What the task requires: Both the line below containing "Республика Северная Осетия" and the line containing "A Jézus-dosszié", along with every line between them, should be repeated exactly; no other line belongs in the answer.

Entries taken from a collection
══════
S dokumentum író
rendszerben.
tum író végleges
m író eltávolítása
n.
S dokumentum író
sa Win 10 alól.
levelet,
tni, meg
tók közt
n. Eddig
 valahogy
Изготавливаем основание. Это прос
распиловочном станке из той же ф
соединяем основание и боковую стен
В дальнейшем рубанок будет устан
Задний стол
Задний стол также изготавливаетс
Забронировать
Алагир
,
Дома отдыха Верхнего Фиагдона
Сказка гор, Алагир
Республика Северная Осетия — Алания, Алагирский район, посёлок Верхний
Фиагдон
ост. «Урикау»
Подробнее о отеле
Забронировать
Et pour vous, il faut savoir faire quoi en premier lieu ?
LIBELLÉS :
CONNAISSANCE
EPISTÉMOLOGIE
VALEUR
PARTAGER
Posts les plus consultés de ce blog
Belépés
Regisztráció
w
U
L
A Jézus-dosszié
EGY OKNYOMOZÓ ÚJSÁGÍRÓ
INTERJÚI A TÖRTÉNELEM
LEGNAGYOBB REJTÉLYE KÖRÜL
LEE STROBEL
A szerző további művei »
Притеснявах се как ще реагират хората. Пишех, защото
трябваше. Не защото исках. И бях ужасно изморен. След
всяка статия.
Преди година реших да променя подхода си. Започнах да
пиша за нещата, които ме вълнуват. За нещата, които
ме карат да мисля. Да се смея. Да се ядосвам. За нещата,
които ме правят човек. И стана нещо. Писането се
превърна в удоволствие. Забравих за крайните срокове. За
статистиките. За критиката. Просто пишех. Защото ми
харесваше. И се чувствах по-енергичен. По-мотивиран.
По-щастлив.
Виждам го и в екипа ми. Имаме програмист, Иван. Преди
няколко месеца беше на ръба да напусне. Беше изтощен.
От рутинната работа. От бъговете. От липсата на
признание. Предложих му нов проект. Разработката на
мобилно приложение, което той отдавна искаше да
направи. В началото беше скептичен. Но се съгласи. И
══════
Task output:
Республика Северная Осетия — Алания, Алагирский район, посёлок Верхний
Фиагдон
ост. «Урикау»
Подробнее о отеле
Забронировать
Et pour vous, il faut savoir faire quoi en premier lieu ?
LIBELLÉS :
CONNAISSANCE
EPISTÉMOLOGIE
VALEUR
PARTAGER
Posts les plus consultés de ce blog
Belépés
Regisztráció
w
U
L
A Jézus-dosszié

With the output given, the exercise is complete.